I realize as I say it that it’s very unlikely to happen, and Tom’s response isn’t as enthusiastic as I’d hoped it would be either.

‘I think I’m the last person your family needs around them right now, Charlie,’ he says to me. I hear his voice quiver. ‘I shouldn’t have gone looking for you like I did, stirring up old feelings and trouble. What on earth was I thinking? I’m so, so sorry for all the mess I’ve caused you all.’

‘No, Tom, please don’t say that!’ I plead with him. ‘It’s not your fault! And I don’t want to give up on us now. Not after yesterday. Please don’t say that.’

But in my gut, I know that he’s right of course. If Matthew’s feelings for Tom awakened his sexuality, drove him into a dark depression that caused him to lose his beloved band and almost his mind, how could he ever watch me and Tom together? It’s never going to work, no matter how much we want it to.

‘We can’t just leave it like this, can we?’ I say to him. ‘I don’t want to leave it like this. You know we’ve something special, you even said it yourself.’

Tears are streaming down my face now and my throat feels like it’s closing in panic. This is all too much to process. Yesterday we were so happy, we knew it was all meant to be, and I had so much hope in going home to tell my brother once and for all he couldn’t control other people’s feelings … but this?

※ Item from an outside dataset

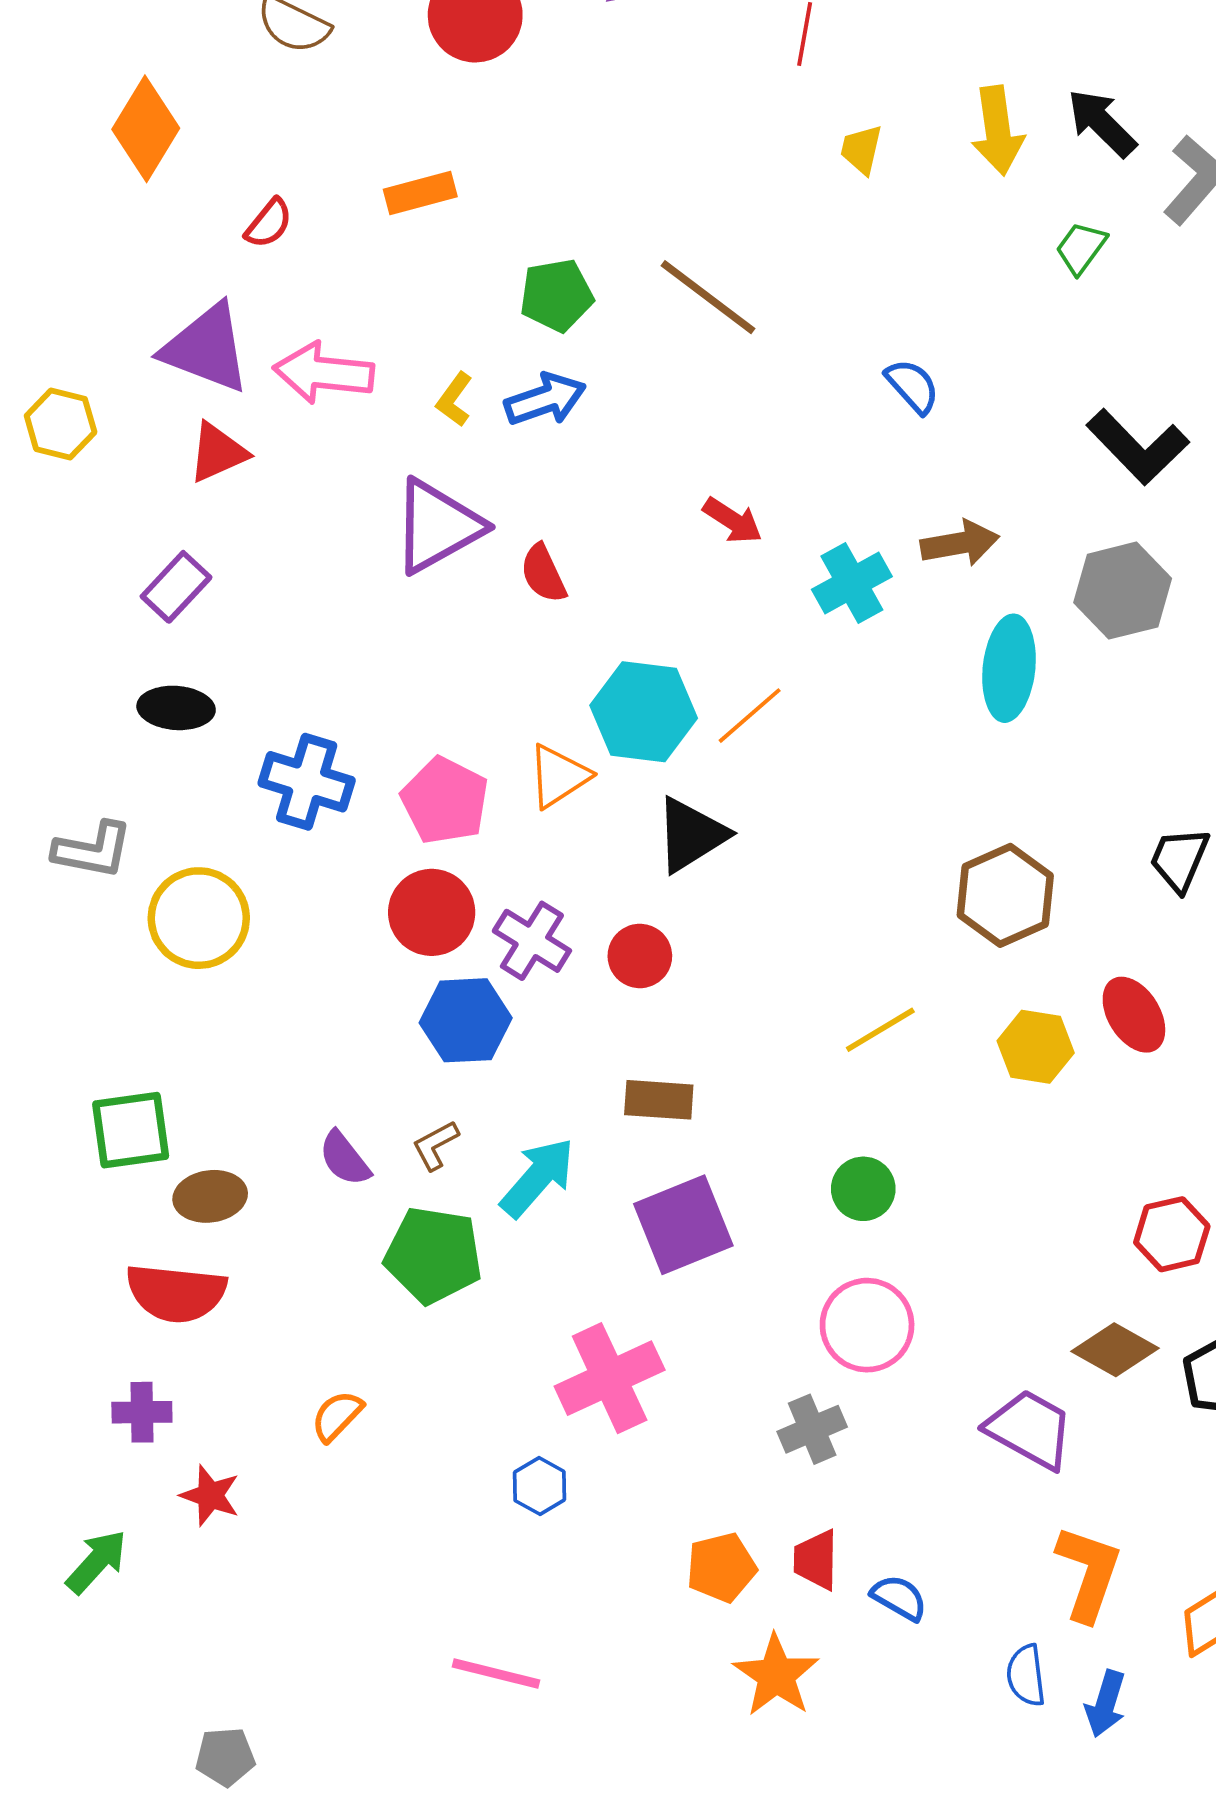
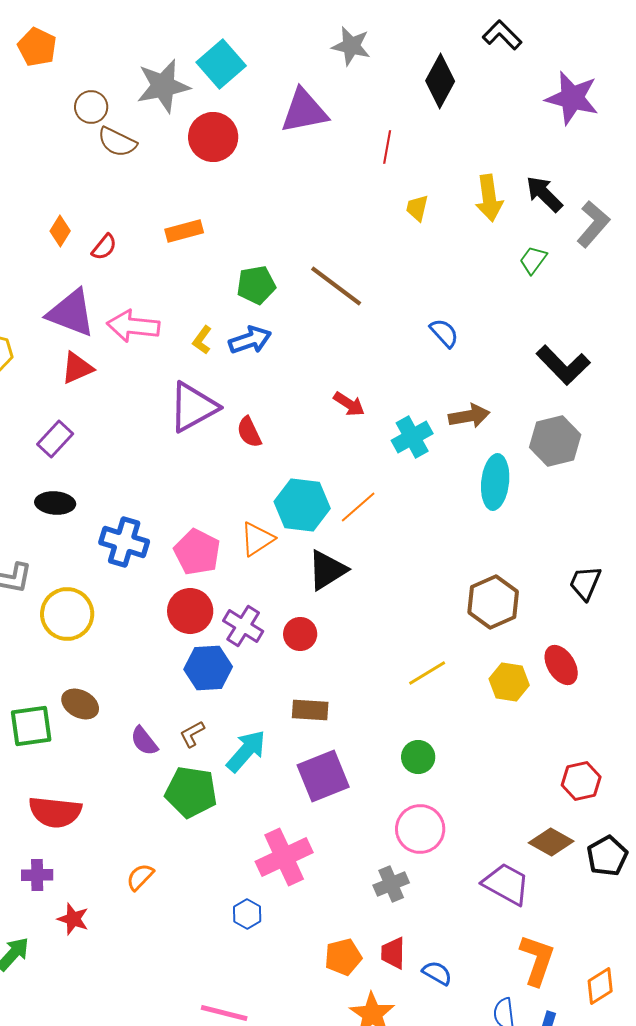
orange diamond: (146, 129) -> (60, 231), moved, size x0.6
brown ellipse: (210, 1196) -> (80, 704), moved, turned 36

This is more than any of us could ever have imagined.

Life can take a turn for the better in the flick of a switch like it did when I found a second chance with Tom, but then just like my dad said, in one day it can all change for the worst. It’s cruel and unkind, but maybe a blessing in disguise that tomorrow is blind and we don’t have any idea what’s coming our way.

Tom Farley is a thorn in Matthew’s side for all his tomorrows and also his yesterdays – a reminder of an old him, a wake-up call that came to him in an unrequited love, that it seems he just isn’t quite over yet, no matter how long has passed. Out of sight, out of mind, was working for him but if this is what the mention of Tom’s name can do to him, imagine what it would be like if he had to see him with me. It feels like everything is slipping away from Tom and me, and it’s totally out of our control.

‘Do you think we’ll ever be able to make this work between us?’ I ask him, knowing in the pit of my stomach that we won’t.

‘I guess we don’t have to make any decisions just yet, Charlie,’ Tom says to me. ‘Let’s not panic, and please don’t cry or you’ll start me off. I’m parked outside a really posh apartment in Dublin where I’ve to show some Kardashian-type sisters round and try to make a sale, so red, puffy eyes won’t get me off on the best foot.’

He’s trying to make me laugh but all I can do is imagine him in his suit, shirt and tie, his tousled hair all tidied, and I just want to run to him even more.

‘I’m not crying,’ I lie, losing my breath into a deep sob. ‘I don’t know if I can take this all in. This will ruin us. I fear it already has.’

And now I can tell that he is crying too. I know it by his voice, his gorgeous, gravelly voice, the way it cracks when he speaks to me. I’ve a feeling this is the start of a long goodbye and he knows it is, too.